🤖 AI Summary
Existing single-cell RNA-seq clustering methods predominantly rely on threshold-based hard graphs, leading to loss of continuous similarity information and interference from noisy inter-cluster edges—degrading graph neural network performance. To address this, we propose scSGC, a soft-graph clustering framework: (1) it employs a zero-inflated negative binomial autoencoder to learn robust low-dimensional representations; (2) it constructs a non-binary soft graph and introduces dual-channel cut-aware embedding to model fine-grained cell similarities; and (3) it incorporates optimal transport–driven clustering optimization to explicitly suppress cross-cluster information propagation. Evaluated on ten benchmark datasets, scSGC significantly outperforms thirteen state-of-the-art methods in clustering accuracy, cell-type annotation consistency, and computational efficiency.
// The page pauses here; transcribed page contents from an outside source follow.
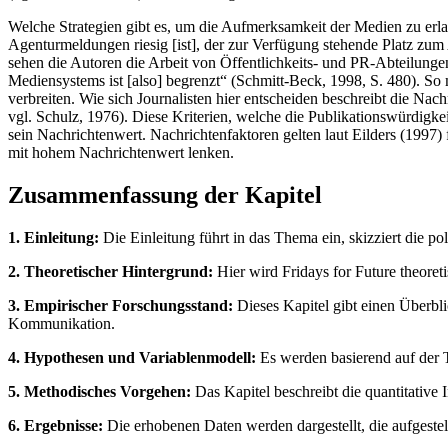
Welche Strategien gibt es, um die Aufmerksamkeit der Medien zu erlan
Agenturmeldungen riesig [ist], der zur Verfügung stehende Platz zu
sehen die Autoren die Arbeit von Öffentlichkeits- und PR-Abteilungen
Mediensystems ist [also] begrenzt“ (Schmitt-Beck, 1998, S. 480). So 
verbreiten. Wie sich Journalisten hier entscheiden beschreibt die Nac
vgl. Schulz, 1976). Diese Kriterien, welche die Publikationswürdigkei
sein Nachrichtenwert. Nachrichtenfaktoren gelten laut Eilders (1997)
mit hohem Nachrichtenwert lenken.
Zusammenfassung der Kapitel
1. Einleitung:
Die Einleitung führt in das Thema ein, skizziert die p
2. Theoretischer Hintergrund:
Hier wird Fridays for Future theoreti
3. Empirischer Forschungsstand:
Dieses Kapitel gibt einen Überbli
Kommunikation.
4. Hypothesen und Variablenmodell:
Es werden basierend auf der T
5. Methodisches Vorgehen:
Das Kapitel beschreibt die quantitative
6. Ergebnisse:
Die erhobenen Daten werden dargestellt, die aufgestel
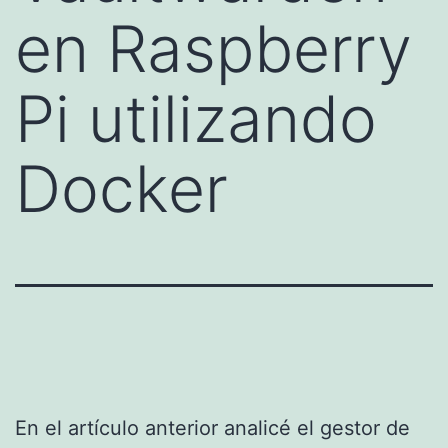
en Raspberry
Pi utilizando
Docker
En el artículo anterior analicé el gestor de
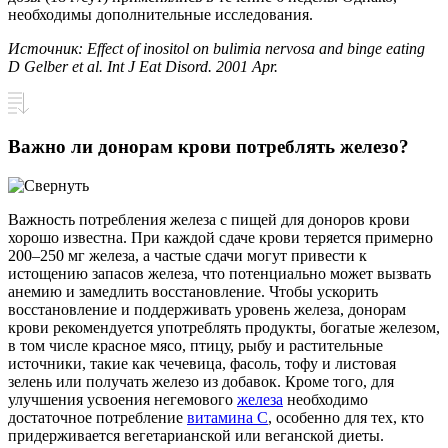
необходимы дополнительные исследования.
Источник: Effect of inositol on bulimia nervosa and binge eating
D Gelber et al. Int J Eat Disord. 2001 Apr.
Важно ли донорам крови потреблять железо?
Важность потребления железа с пищей для доноров крови
хорошо известна. При каждой сдаче крови теряется примерно
200–250 мг железа, а частые сдачи могут привести к
истощению запасов железа, что потенциально может вызвать
анемию и замедлить восстановление. Чтобы ускорить
восстановление и поддерживать уровень железа, донорам
крови рекомендуется употреблять продукты, богатые железом,
в том числе красное мясо, птицу, рыбу и растительные
источники, такие как чечевица, фасоль, тофу и листовая
зелень или получать железо из добавок. Кроме того, для
улучшения усвоения негемового
железа
необходимо
достаточное потребление
витамина С
, особенно для тех, кто
придерживается вегетарианской или веганской диеты.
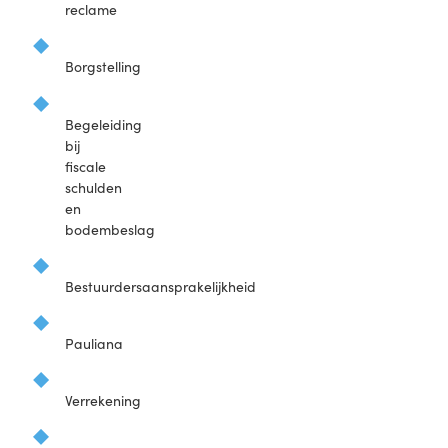
reclame
Borgstelling
Begeleiding
bij
fiscale
schulden
en
bodembeslag
Bestuurdersaansprakelijkheid
Pauliana
Verrekening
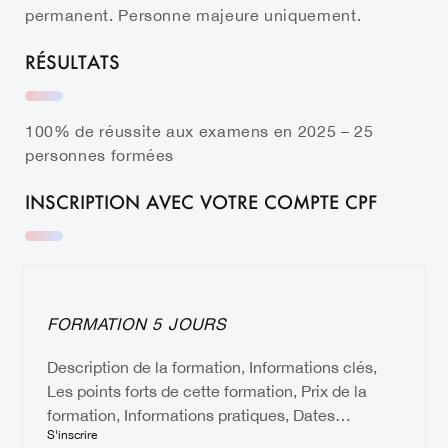
permanent. Personne majeure uniquement.
RÉSULTATS
100% de réussite aux examens en 2025 – 25
personnes formées
INSCRIPTION AVEC VOTRE COMPTE CPF
FORMATION 5 JOURS
Description de la formation, Informations clés,
Les points forts de cette formation, Prix de la
formation, Informations pratiques, Dates…
S'inscrire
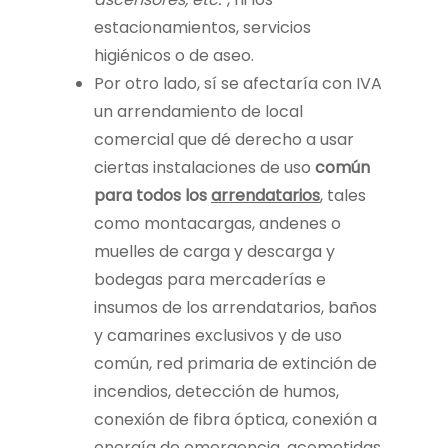
estacionamientos, servicios
higiénicos o de aseo.
Por otro lado, sí se afectaría con IVA
un arrendamiento de local
comercial que dé derecho a usar
ciertas instalaciones de uso
común
para todos los
arrendatarios
, tales
como montacargas, andenes o
muelles de carga y descarga y
bodegas para mercaderías e
insumos de los arrendatarios, baños
y camarines exclusivos y de uso
común, red primaria de extinción de
incendios, detección de humos,
conexión de fibra óptica, conexión a
energía de emergencia, acometidas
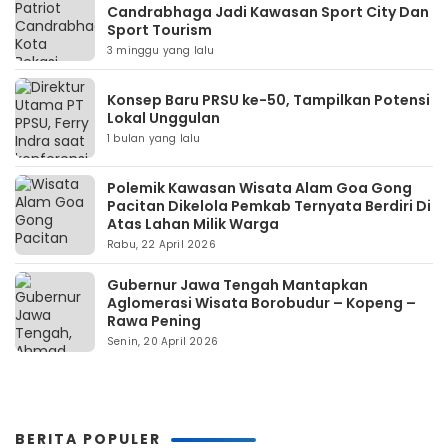
Candrabhaga Jadi Kawasan Sport City Dan
Sport Tourism
3 minggu yang lalu
Konsep Baru PRSU ke-50, Tampilkan Potensi
Lokal Unggulan
1 bulan yang lalu
Polemik Kawasan Wisata Alam Goa Gong
Pacitan Dikelola Pemkab Ternyata Berdiri Di
Atas Lahan Milik Warga
Rabu, 22 April 2026
Gubernur Jawa Tengah Mantapkan
Aglomerasi Wisata Borobudur – Kopeng –
Rawa Pening
Senin, 20 April 2026
BERITA POPULER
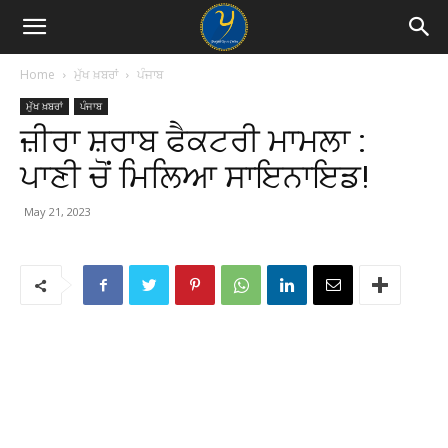
Home
ਮੁੱਖ ਖ਼ਬਰਾਂ
ਪੰਜਾਬ
ਮੁੱਖ ਖ਼ਬਰਾਂ
ਪੰਜਾਬ
ਜ਼ੀਰਾ ਸ਼ਰਾਬ ਫੈਕਟਰੀ ਮਾਮਲਾ :
ਪਾਣੀ ਚੋਂ ਮਿਲਿਆ ਸਾਇਨਾਇਡ!
May 21, 2023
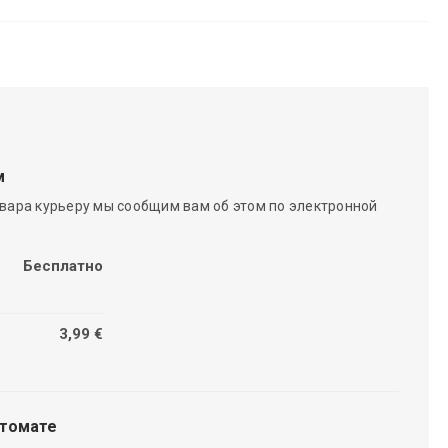
м
вара курьеру мы сообщим вам об этом по электронной
Бесплатно
3,99 €
чтомате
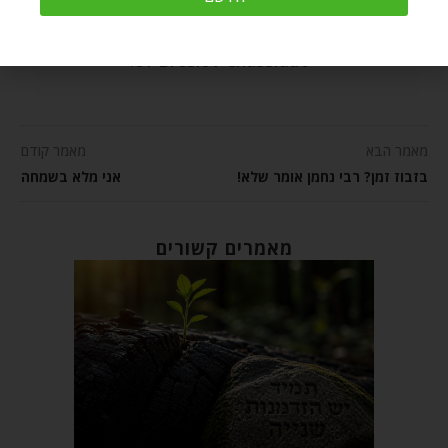
through the meaningful teachings
of Breslov Chassidut.
מאמר הבא
מאמר קודם
בזבוז זמן? רבי נחמן אומר שלא!
אני מלא בשמחה
מאמרים קשורים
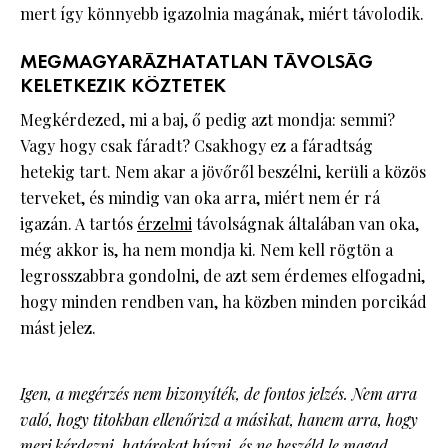
mert így könnyebb igazolnia magának, miért távolodik.
MEGMAGYARÁZHATATLAN TÁVOLSÁG
KELETKEZIK KÖZTETEK
Megkérdezed, mi a baj, ő pedig azt mondja: semmi?
Vagy hogy csak fáradt? Csakhogy ez a fáradtság
hetekig tart. Nem akar a jövőről beszélni, kerüli a közös
terveket, és mindig van oka arra, miért nem ér rá
igazán. A tartós
érzelmi
távolságnak általában van oka,
még akkor is, ha nem mondja ki. Nem kell rögtön a
legrosszabbra gondolni, de azt sem érdemes elfogadni,
hogy minden rendben van, ha közben minden porcikád
mást jelez.
Igen, a megérzés nem bizonyíték, de fontos jelzés. Nem arra
való, hogy titokban ellenőrizd a másikat, hanem arra, hogy
merj kérdezni, határokat húzni, és ne beszéld le magad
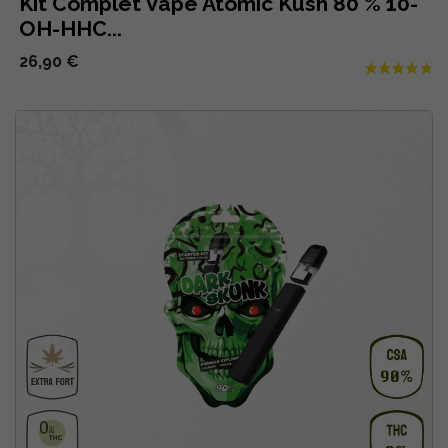
Kit Complet Vape Atomic Kush 80 % 10-
OH-HHC...
26,90 €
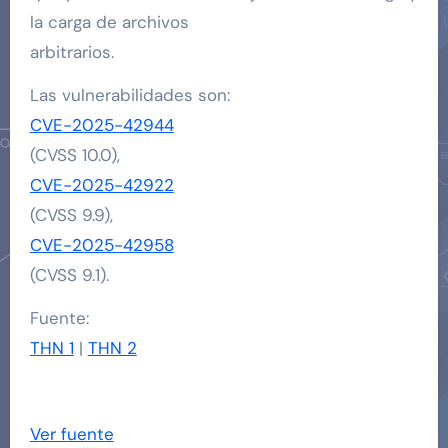
la carga de archivos
arbitrarios.
Las vulnerabilidades son:
CVE-2025-42944
(CVSS 10.0),
CVE-2025-42922
(CVSS 9.9),
CVE-2025-42958
(CVSS 9.1).
Fuente:
THN 1
|
THN 2
Ver fuente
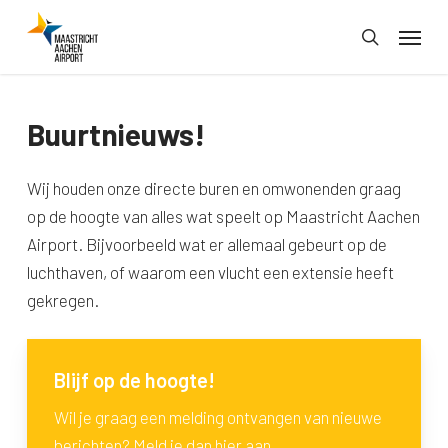
Skip
Menu
to
search
main
content
Buurtnieuws!
Wij houden onze directe buren en omwonenden graag
op de hoogte van alles wat speelt op Maastricht Aachen
Airport. Bijvoorbeeld wat er allemaal gebeurt op de
luchthaven, of waarom een vlucht een extensie heeft
gekregen.
Blijf op de hoogte!
Wil je graag een melding ontvangen van nieuwe
berichten? Meld je dan hier aan.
Our results validate the effectiveness of soft-graph modeling and the integration of statistical modeling with graph representation learning.
📝 Abstract
Clustering analysis is fundamental in single-cell RNA sequencing (scRNA-seq) data analysis for elucidating cellular heterogeneity and diversity. Recent graph-based scRNA-seq clustering methods, particularly graph neural networks (GNNs), have significantly improved in tackling the challenges of high-dimension, high-sparsity, and frequent dropout events that lead to ambiguous cell population boundaries. However, their reliance on hard graph constructions derived from thresholded similarity matrices presents challenges:(i) The simplification of intercellular relationships into binary edges (0 or 1) by applying thresholds, which restricts the capture of continuous similarity features among cells and leads to significant information loss.(ii) The presence of significant inter-cluster connections within hard graphs, which can confuse GNN methods that rely heavily on graph structures, potentially causing erroneous message propagation and biased clustering outcomes. To tackle these challenges, we introduce scSGC, a Soft Graph Clustering for single-cell RNA sequencing data, which aims to more accurately characterize continuous similarities among cells through non-binary edge weights, thereby mitigating the limitations of rigid data structures. The scSGC framework comprises three core components: (i) a zero-inflated negative binomial (ZINB)-based feature autoencoder; (ii) a dual-channel cut-informed soft graph embedding module; and (iii) an optimal transport-based clustering optimization module. Extensive experiments across ten datasets demonstrate that scSGC outperforms 13 state-of-the-art clustering models in clustering accuracy, cell type annotation, and computational efficiency. These results highlight its substantial potential to advance scRNA-seq data analysis and deepen our understanding of cellular heterogeneity.